Work request: Reprint the lines below as they are, minus the pictures.

Stored data entries:
· · ·

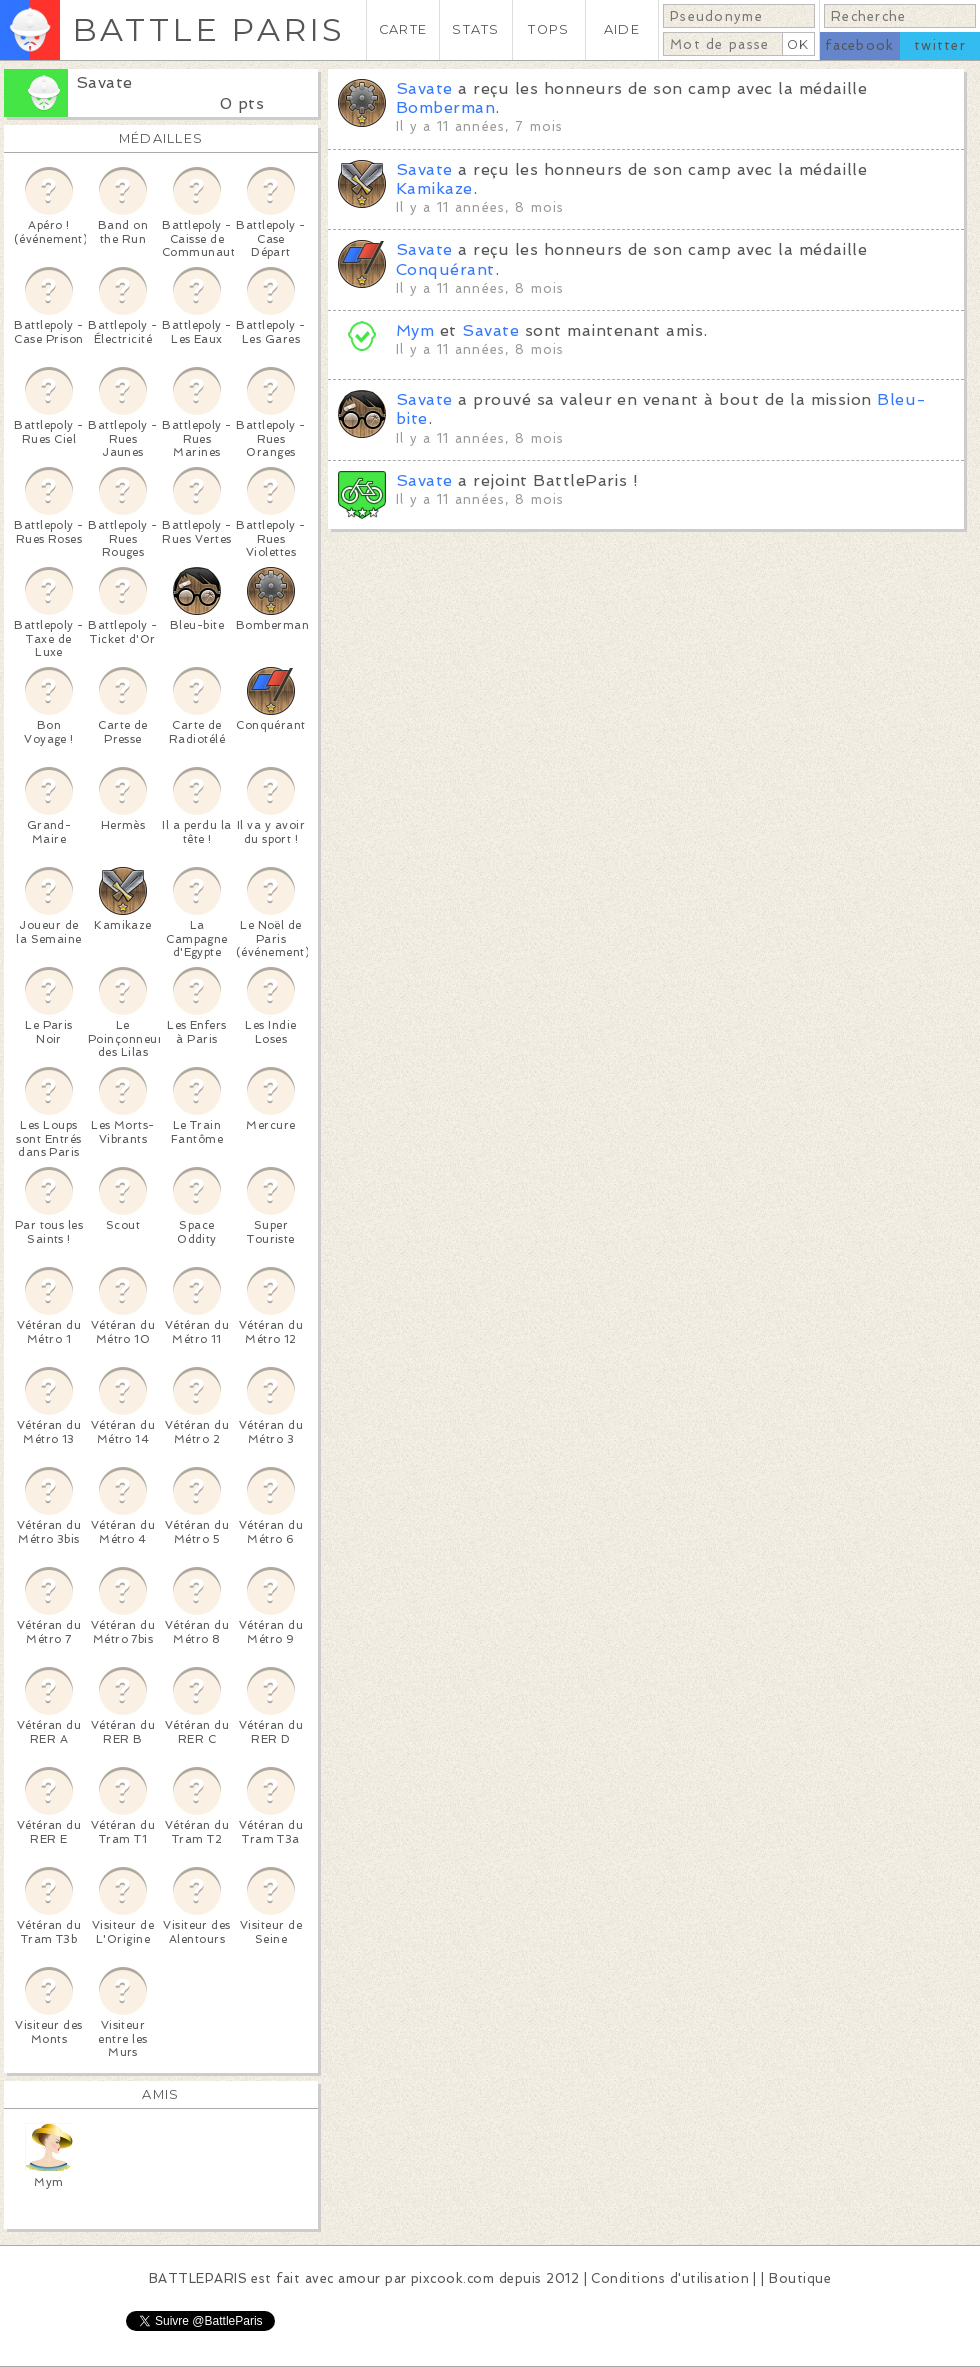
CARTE (403, 29)
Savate (104, 82)
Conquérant (445, 269)
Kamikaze (434, 188)
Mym (415, 330)
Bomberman (445, 107)
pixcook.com (452, 2278)
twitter (940, 45)
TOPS (548, 29)
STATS (475, 29)
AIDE (622, 29)
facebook (859, 45)
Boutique (800, 2278)
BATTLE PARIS (208, 29)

· · ·

Answer to this exercise:
CARTE (403, 29)
Savate (104, 82)
Conquérant (445, 269)
Kamikaze (434, 188)
Mym (415, 330)
Bomberman (445, 107)
pixcook.com (452, 2278)
twitter (940, 45)
TOPS (548, 29)
STATS (475, 29)
AIDE (622, 29)
facebook (859, 45)
Boutique (800, 2278)
BATTLE PARIS (208, 29)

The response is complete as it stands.